## Task material
----------------------------------------

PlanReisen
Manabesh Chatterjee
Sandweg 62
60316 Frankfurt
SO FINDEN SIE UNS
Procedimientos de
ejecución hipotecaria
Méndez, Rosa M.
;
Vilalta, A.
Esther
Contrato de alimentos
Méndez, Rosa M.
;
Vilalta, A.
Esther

----------------------------------------

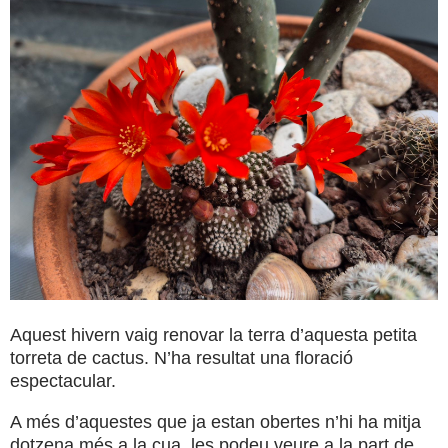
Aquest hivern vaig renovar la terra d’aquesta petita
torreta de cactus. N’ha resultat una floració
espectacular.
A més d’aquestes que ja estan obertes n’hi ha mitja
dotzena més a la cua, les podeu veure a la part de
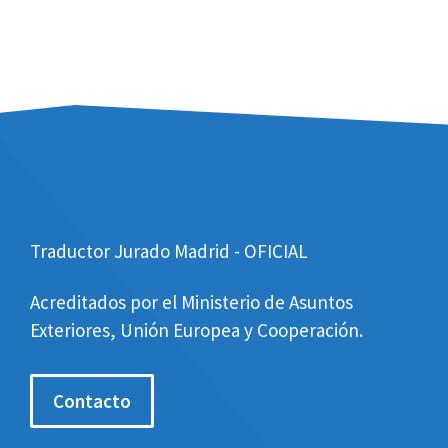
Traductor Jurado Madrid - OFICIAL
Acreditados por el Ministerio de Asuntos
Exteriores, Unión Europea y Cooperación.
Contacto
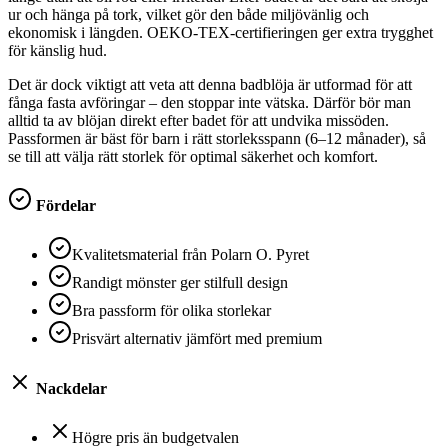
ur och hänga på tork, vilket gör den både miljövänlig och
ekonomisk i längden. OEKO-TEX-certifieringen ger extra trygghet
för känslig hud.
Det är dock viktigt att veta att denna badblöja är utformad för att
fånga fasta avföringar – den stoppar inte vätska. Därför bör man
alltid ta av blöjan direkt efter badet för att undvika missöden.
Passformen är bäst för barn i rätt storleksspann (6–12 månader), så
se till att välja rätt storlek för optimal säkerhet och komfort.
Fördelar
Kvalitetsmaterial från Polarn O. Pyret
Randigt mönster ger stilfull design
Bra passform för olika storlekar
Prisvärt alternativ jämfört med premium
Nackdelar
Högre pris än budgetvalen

----------------------------------------

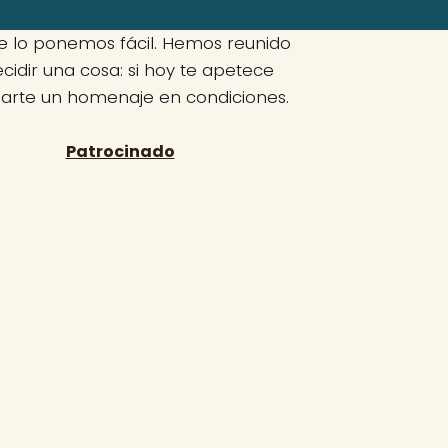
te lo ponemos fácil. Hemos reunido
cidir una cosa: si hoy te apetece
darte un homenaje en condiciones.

----------------------------------------

## What is expected
Return, with no change at all, every line in the entries above from the line containing "cidir una cosa: si hoy te apetece" through the line containing "darte un homenaje en condiciones.".

## Answer box
cidir una cosa: si hoy te apetece
darte un homenaje en condiciones.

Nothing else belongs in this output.